Preimplementation tests refer to those tests performed inside operational centers prior to a particular operational implementation. A general practice is for an operational center to conduct an extensive period of real-time parallel runs using updated GSI capabilities, compare the generated results with the then-operational products, and evaluate the code robustness and impacts of the new add-ons. Though this type of testing may sound irrelevant to general researchers, the preimplementation tests play an important role in ensuring that the GSI code remains solid and robust. Since parallel runs are usually performed for multiple months, seasons, or even years depending on the requirement of the particular application implementation, GSI is tested continuously and thoroughly for those operational configurations.
Community test bed.
Preimplementation tests are essential for operational implementations to evaluate research and code advances before they are transitioned to operations. However, they are usually not available to external users and developers. Therefore, the DTC strived to build a community GSI test bed. Through such a test bed, researchers can evaluate new development impacts in a near-operational environment and, therefore, testing results are more relevant for the implementation of decision-making processes at operational centers. This test bed is an end-to-end system that includes preprocessing, GSI, the forecast model (e.g., ARW, NMM, HWRF, etc.), postprocessing, and verification, as well as archived operational datasets and other input files. In consultation with operational agencies, this test bed can be set up to be functionally similar to a particular operational configuration. The DTC testing capabilities are open to researchers through the DTC Visitor Program. Internally, the DTC uses this test bed for community release tests and tutorial practical sessions. The test bed is then used not only for GSI code tests but also for testing libraries and run scripts. This test bed framework is also used by the DTC to perform independent testing and evaluation of GSI and provide a rational basis for research studies as well as operational applications. All tests conducted by the DTC are defined in consultation with sponsors or based on community interest. They usually complement operational preimplementation tests in varying aspects.
EXPERIENCE AND LESSONS.
Over the past few years, this community effort has transitioned GSI into a unified community-based framework. The direct result is the rapid advancement of GSI. Since 2009, GSI has evolved into a data assimilation system containing advanced data assimilation techniques (e.g., hybrid EnVar), with better usage of observational measurements (e.g., cloudy radiance). The GSI code itself is more modular and modernized, as well as becoming portable and easier to edit for developers. Through many factors contributing to the GSI evolution (e.g., strong support of operational centers), this community GSI effort has helped stimulate more coordinated development and closer communication inside the development teams and among distributed developers. For example, before the code management procedure was implemented, the initial cloud analysis capability, currently included in GSI, developed by ESRL and the University of Oklahoma (Hu and Xue 2007; Hu et al. 2008), took more than a year to be accepted into the operational GSI for many reasons (e.g., code divergence, inconsistent coding standard, lack of development coordination). Transferring this research capability to operations was the first working case to which the GRC applied the code management procedure. The functions of the GRC and the code management framework were finalized during this process. As a result, over the past five years, the GRC has received about 100 code review requests, each with multiple code changes. One such request usually takes approximately five business days for a code review and one business day for the code to be committed to the GSI trunk. Currently, all of the GSI implementations in the U.S. operational centers, as well as the DTC community releases, come from the GSI repository managed within this community GSI framework.

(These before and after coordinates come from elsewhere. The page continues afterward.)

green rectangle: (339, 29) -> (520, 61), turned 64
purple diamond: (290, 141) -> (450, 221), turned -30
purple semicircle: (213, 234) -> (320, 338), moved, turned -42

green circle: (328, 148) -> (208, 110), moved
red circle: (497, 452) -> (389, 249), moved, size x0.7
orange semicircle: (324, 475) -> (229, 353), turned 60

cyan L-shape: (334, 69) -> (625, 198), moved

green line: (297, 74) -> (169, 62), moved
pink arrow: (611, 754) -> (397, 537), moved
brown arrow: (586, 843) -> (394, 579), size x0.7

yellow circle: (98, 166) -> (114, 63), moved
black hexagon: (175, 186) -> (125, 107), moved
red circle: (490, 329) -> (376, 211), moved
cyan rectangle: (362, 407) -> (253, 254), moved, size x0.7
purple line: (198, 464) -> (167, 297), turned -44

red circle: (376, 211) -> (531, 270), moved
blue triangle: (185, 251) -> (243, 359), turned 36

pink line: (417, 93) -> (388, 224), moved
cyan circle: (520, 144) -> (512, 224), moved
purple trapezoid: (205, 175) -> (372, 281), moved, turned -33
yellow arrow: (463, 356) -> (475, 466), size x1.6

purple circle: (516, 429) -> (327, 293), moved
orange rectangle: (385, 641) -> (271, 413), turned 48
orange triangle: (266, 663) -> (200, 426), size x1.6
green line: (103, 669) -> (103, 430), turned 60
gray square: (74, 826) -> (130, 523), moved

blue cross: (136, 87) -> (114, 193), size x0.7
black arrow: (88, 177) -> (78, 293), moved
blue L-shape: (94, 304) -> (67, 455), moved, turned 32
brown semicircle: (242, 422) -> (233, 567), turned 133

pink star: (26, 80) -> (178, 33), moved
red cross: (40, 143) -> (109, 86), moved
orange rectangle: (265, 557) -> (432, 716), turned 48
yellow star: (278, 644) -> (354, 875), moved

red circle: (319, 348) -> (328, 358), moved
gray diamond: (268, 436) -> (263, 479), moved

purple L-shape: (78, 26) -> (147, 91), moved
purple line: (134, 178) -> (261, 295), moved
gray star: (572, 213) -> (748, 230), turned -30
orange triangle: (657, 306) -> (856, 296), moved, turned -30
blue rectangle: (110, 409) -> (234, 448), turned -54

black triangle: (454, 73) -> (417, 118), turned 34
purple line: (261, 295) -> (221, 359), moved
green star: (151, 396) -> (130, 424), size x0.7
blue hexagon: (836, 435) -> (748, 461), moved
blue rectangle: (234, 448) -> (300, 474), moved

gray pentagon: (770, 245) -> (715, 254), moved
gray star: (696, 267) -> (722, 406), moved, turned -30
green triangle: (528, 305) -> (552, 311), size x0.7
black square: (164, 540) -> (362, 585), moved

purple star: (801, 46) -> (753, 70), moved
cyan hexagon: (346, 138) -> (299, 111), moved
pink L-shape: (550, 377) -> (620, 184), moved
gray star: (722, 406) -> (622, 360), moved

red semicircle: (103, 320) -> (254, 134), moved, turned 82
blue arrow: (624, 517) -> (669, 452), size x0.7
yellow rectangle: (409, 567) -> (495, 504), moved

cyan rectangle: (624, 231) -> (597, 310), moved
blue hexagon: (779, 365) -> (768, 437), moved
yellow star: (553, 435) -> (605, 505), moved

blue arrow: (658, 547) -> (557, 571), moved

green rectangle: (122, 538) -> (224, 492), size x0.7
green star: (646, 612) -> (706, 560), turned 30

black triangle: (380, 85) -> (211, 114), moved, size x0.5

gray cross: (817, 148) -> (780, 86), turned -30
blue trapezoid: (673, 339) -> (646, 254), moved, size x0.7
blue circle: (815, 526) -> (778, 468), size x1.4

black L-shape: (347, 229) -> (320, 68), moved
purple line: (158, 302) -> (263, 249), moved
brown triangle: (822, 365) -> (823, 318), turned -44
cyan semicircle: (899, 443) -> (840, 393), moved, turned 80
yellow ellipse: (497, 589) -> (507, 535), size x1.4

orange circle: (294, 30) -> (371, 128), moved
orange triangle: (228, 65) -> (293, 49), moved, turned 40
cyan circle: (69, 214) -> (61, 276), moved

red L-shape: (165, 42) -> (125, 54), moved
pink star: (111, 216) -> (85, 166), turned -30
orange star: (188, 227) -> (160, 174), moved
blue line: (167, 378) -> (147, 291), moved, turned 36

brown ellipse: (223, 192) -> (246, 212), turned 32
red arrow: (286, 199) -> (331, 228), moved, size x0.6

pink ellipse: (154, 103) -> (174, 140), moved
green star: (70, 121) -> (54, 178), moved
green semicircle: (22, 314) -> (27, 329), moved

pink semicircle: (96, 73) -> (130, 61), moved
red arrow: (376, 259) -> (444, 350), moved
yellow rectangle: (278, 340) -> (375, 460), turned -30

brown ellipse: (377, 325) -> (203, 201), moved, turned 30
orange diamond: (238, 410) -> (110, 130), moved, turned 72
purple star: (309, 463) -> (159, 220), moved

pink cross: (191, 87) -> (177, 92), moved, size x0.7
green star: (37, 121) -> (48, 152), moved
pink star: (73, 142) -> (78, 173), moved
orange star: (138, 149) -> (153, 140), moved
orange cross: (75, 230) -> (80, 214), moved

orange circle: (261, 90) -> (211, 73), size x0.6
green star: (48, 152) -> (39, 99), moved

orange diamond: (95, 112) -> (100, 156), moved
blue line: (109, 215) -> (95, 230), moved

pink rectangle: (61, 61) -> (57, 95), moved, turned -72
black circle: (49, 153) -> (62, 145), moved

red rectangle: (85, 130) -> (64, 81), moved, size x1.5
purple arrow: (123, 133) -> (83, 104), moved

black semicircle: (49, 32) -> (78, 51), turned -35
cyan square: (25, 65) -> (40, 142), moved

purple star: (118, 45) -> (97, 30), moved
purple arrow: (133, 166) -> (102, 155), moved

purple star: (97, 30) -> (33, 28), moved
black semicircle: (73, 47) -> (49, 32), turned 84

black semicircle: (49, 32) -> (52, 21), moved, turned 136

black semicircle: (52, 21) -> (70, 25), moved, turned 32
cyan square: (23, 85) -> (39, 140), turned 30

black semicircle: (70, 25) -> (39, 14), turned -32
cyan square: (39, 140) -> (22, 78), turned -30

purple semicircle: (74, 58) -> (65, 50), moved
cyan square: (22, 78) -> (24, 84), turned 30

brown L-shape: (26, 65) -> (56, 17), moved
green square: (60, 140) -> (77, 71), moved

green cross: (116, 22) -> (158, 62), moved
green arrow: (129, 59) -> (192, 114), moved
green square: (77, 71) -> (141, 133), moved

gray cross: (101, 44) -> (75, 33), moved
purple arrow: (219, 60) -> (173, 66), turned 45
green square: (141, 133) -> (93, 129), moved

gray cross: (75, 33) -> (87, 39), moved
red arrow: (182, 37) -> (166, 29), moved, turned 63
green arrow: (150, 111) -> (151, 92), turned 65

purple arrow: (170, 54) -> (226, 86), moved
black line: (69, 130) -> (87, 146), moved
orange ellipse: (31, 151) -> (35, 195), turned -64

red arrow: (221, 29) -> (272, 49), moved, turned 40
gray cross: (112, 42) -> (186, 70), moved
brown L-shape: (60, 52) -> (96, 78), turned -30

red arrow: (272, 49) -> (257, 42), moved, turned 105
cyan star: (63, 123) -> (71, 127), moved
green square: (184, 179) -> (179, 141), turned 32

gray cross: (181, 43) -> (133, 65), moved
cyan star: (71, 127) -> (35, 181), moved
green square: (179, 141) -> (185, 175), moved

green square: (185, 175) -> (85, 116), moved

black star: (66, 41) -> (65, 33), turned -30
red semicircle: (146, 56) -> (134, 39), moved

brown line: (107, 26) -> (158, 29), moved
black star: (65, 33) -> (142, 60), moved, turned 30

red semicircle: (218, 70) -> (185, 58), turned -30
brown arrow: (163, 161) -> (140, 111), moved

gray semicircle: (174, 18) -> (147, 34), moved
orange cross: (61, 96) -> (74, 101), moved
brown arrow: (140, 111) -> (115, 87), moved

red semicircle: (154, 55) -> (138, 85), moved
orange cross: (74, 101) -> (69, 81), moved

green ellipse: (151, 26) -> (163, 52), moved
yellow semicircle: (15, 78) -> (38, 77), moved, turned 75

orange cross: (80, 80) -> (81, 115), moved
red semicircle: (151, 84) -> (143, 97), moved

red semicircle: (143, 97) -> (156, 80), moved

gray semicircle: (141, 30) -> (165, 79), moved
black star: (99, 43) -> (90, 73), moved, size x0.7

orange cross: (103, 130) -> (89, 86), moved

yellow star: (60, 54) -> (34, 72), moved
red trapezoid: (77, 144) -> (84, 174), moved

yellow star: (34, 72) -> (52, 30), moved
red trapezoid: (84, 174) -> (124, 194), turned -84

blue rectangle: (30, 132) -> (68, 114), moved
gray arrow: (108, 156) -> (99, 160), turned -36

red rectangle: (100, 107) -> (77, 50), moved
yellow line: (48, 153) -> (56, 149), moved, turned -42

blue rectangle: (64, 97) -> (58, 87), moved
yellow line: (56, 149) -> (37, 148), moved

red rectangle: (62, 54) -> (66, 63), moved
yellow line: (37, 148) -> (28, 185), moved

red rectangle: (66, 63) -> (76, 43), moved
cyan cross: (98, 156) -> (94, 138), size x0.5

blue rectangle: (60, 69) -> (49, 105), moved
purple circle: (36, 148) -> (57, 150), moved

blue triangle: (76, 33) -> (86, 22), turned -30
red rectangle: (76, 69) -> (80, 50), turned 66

Usage of GSI in the general research community has also significantly increased since 2009. Currently, there are over 1,000 community users registered through the DTC GSI website (in addition to the users using the code repositories), with over 300 individuals from the United States and the international community in attendance for the previous GSI tutorials. Over 50% of the current GSI registered users come from the university community. Incorporating the research community with operational center developers has broadened the scope of GSI development and research. In 2012, GSI implemented the hybrid DA technique, resulting in significant improvement in the GFS forecast score. This implementation resulted from a great collaboration among developers from multiple groups, including EMC, ESRL, and the University of Oklahoma. Research within this area took place independently by Whitaker et al. (2011), Kleist and Ide (2012), and Wang et al. (2013). Through the developer meetings, working areas were identified among these researchers and the hybrid capability was implemented into GSI through merging the code contributions from each contributor. Another community contribution example is the addition of the aerosol optional depth (AOD) assimilation capability. This capability was initially developed by Liu et al. (2011) at NCAR and transitioned to the operational GSI code with the assistance of the DTC. This capability was made available through the 2011 annual GSI release. Currently, this capability is being further developed by GMAO and ESRL.
DTC code tests for operations.
A majority of the past DTC GSI testing and evaluation activities have been conducted for regions outside the North American domain, where most of the operational GSI tests in the United States are performed. To help with operational implementations, the DTC tests alternative data types or configurations (system setup, parameter tuning, etc.) and provides suggestions and feedback for the preimplementation parallel tests performed at the operational centers. Such testing components can be either developmental capabilities from the research community or existing capabilities, which are not yet adopted by a particular application.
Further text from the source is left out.